> **What is expected**: Nothing but the records themselves, exactly as written and free of pictures, should appear in your response.

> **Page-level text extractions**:

-------

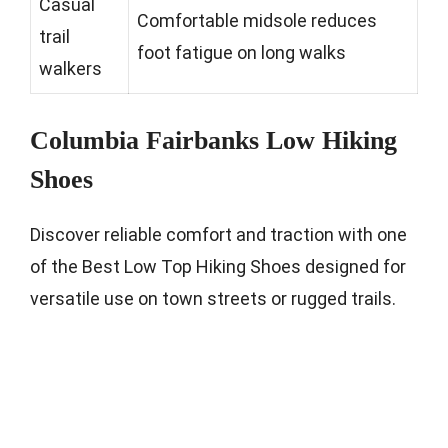
Casual
Comfortable midsole reduces
trail
foot fatigue on long walks
walkers
Columbia Fairbanks Low Hiking
Shoes
Discover reliable comfort and traction with one
of the Best Low Top Hiking Shoes designed for
versatile use on town streets or rugged trails.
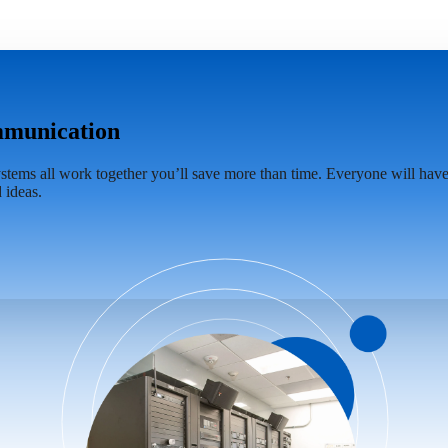
ommunication
tems all work together you’ll save more than time. Everyone will have 
 ideas.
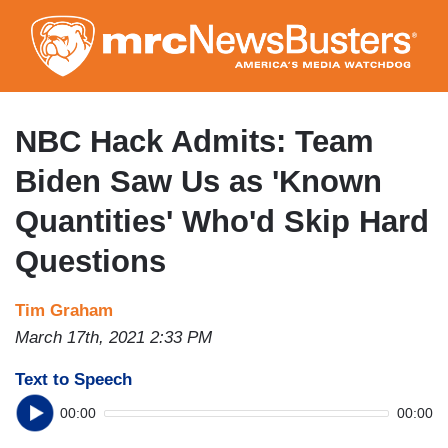
Skip
to
main
content
NBC Hack Admits: Team
Biden Saw Us as 'Known
Quantities' Who'd Skip Hard
Questions
Tim Graham
March 17th, 2021 2:33 PM
Text to Speech
00:00
00:00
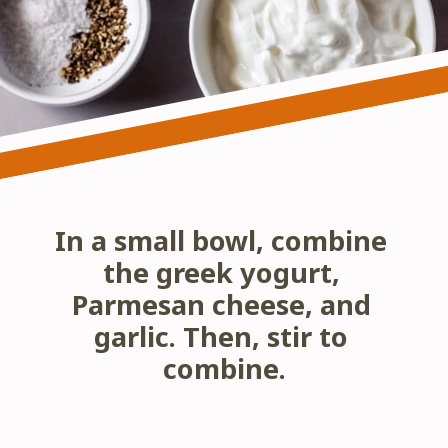
In a small bowl, combine 
the greek yogurt, 
Parmesan cheese, and 
garlic. Then, stir to 
combine.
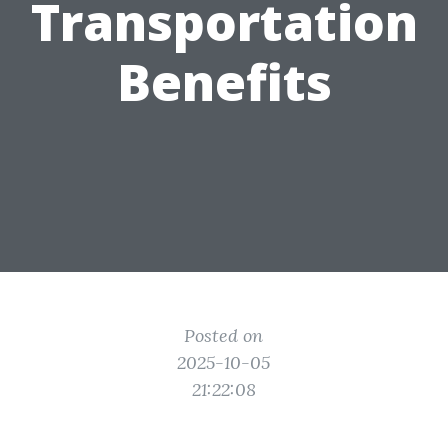
Transportation
Benefits
Posted on
2025-10-05
21:22:08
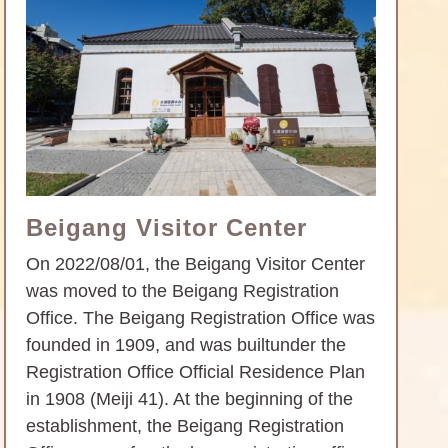
Beigang Visitor Center
On 2022/08/01, the Beigang Visitor Center
was moved to the Beigang Registration
Office. The Beigang Registration Office was
founded in 1909, and was builtunder the
Registration Office Official Residence Plan
in 1908 (Meiji 41). At the beginning of the
establishment, the Beigang Registration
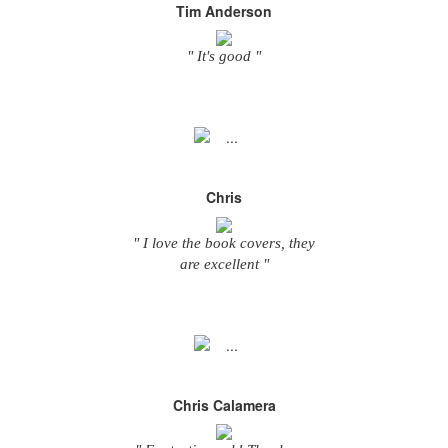
Tim Anderson
" It's good "
Chris
" I love the book covers, they
are excellent "
Chris Calamera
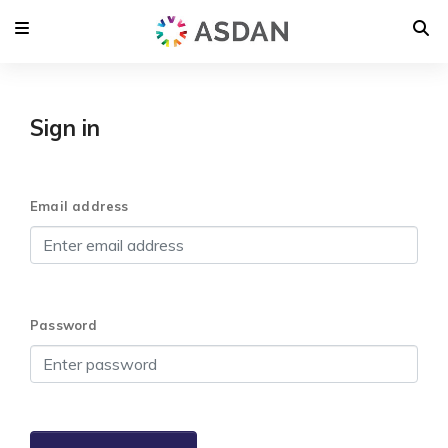
Sign in
Email address
Password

-------

> **Solution to the problem**:
Casual
Comfortable midsole reduces
trail
foot fatigue on long walks
walkers
Columbia Fairbanks Low Hiking
Shoes
Discover reliable comfort and traction with one
of the Best Low Top Hiking Shoes designed for
versatile use on town streets or rugged trails.
ommunication
tems all work together you’ll save more than time. Everyone will have 
 ideas.
Skip
to
main
content
NBC Hack Admits: Team
Biden Saw Us as 'Known
Quantities' Who'd Skip Hard
Questions
Tim Graham
March 17th, 2021 2:33 PM
Text to Speech
00:00
00:00
In a small bowl, combine 
the greek yogurt, 
Parmesan cheese, and 
garlic. Then, stir to 
combine.
Transportation
Benefits
Posted on
2025-10-05
21:22:08
Beigang Visitor Center
On 2022/08/01, the Beigang Visitor Center
was moved to the Beigang Registration
Office. The Beigang Registration Office was
founded in 1909, and was builtunder the
Registration Office Official Residence Plan
in 1908 (Meiji 41). At the beginning of the
establishment, the Beigang Registration
Tim Anderson
" It's good "
Chris
" I love the book covers, they
are excellent "
Chris Calamera
Sign in
Email address
Password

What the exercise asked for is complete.